The Central Railroad of New Jersey established the Newark and New York Railroad in 1866 to construct a branch from Jersey City, New Jersey, to Newark, New Jersey. The 6 mi line cost a then-exorbitant $300,000 per mile. The line was elevated through Newark, with the Newark terminus located on Broad Street "between Fair and Mechanic." (Note: Now Lafayette Street and Edison Place, respectively.) Service over the branch began on August 2, 1869. The current building was constructed between 1916–1917 at a cost of $483,000.

Trains operated east-west over the Newark and New York branch to the Jersey City (with a ferry transfer to the Liberty Street Ferry Terminal in New York City) or north-south via the Newark and Elizabethport Branch to Perth Amboy and points beyond. In Elizabethport, passengers could transfer to trains on the Jersey Central main line.

Through service to Jersey City ended on the morning of February 3, 1946, when the collier Jaeger Seam struck and damaged the Hackensack Drawbridge, which carried the Newark and New York Branch across the Hackensack River.

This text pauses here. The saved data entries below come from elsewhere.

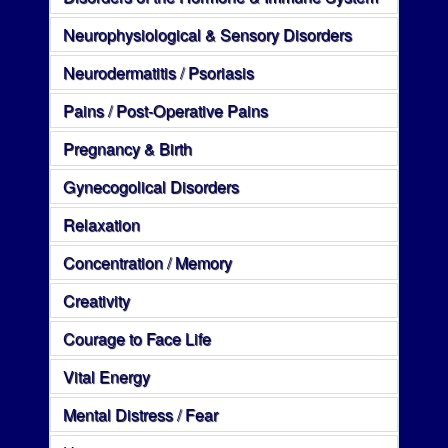
Neurophysiological & Sensory Disorders
Neurodermatitis / Psoriasis
Pains / Post-Operative Pains
Pregnancy & Birth
Gynecogolical Disorders
Relaxation
Concentration / Memory
Creativity
Courage to Face Life
Vital Energy
Mental Distress / Fear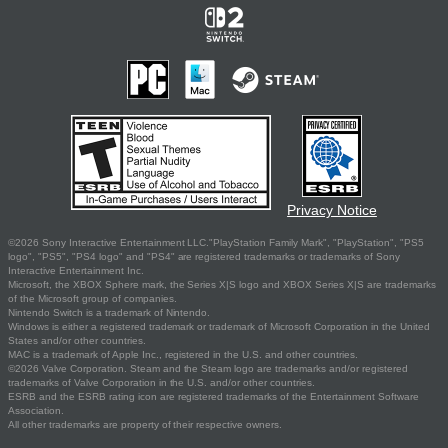
Privacy Notice
©2026 Sony Interactive Entertainment LLC."PlayStation Family Mark", "PlayStation", "PS5
logo", "PS5", "PS4 logo" and "PS4" are registered trademarks or trademarks of Sony
Interactive Entertainment Inc.
Microsoft, the XBOX Sphere mark, the Series X|S logo and XBOX Series X|S are trademarks
of the Microsoft group of companies.
Nintendo Switch is a trademark of Nintendo.
Windows is either a registered trademark or trademark of Microsoft Corporation in the United
States and/or other countries.
MAC is a trademark of Apple Inc., registered in the U.S. and other countries.
©2026 Valve Corporation. Steam and the Steam logo are trademarks and/or registered
trademarks of Valve Corporation in the U.S. and/or other countries.
ESRB and the ESRB rating icon are registered trademarks of the Entertainment Software
Association.
All other trademarks are property of their respective owners.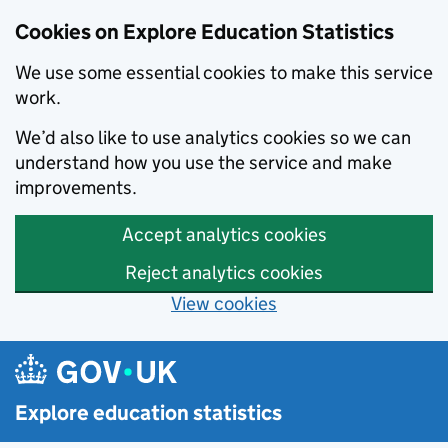
Cookies on Explore Education Statistics
We use some essential cookies to make this service
work.
We’d also like to use analytics cookies so we can
understand how you use the service and make
improvements.
Accept analytics cookies
Reject analytics cookies
View cookies
Skip to main content
Explore education statistics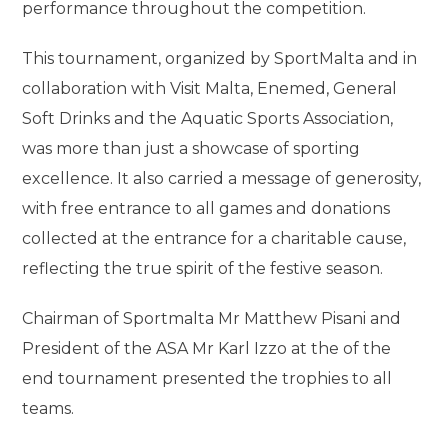
performance throughout the competition.
This tournament, organized by SportMalta and in
collaboration with Visit Malta, Enemed, General
Soft Drinks and the Aquatic Sports Association,
was more than just a showcase of sporting
excellence. It also carried a message of generosity,
with free entrance to all games and donations
collected at the entrance for a charitable cause,
reflecting the true spirit of the festive season.
Chairman of Sportmalta Mr Matthew Pisani and
President of the ASA Mr Karl Izzo at the of the
end tournament presented the trophies to all
teams.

The Jersey Central instituted shuttle service between Newark and Kearny, and west from Jersey City to West Side Avenue. Intended as a temporary measure, this service pattern became permanent after the Jersey Central abandoned plans to rebuild the bridge.

Service at Newark Broad Street ended on April 30, 1967. Under the Aldene Plan, Jersey Central passenger trains on the main line were re-routed to serve Newark Penn Station over the Lehigh Valley Railroad. Newark Broad Street closed, and all passenger service ended on the Newark and New York branch and the Newark and Elizabethport branch.

Developer Harry Grant purchased the station from the city in 1986 for $1.2 million, with plans to build the 60000 sqft Renaissance Mall on the property. Grant subsequently declared bankruptcy, and the mall was never completed. The Prudential Center was eventually built on the same space and opened in 2007.

The head house, including the facade on Broad Street, remains and was included as a contributing property of the Four Corners Historic District in 2000. That status notwithstanding, it sold to a private developer in 2016 for retail use. As of 2024, the facade remains standing.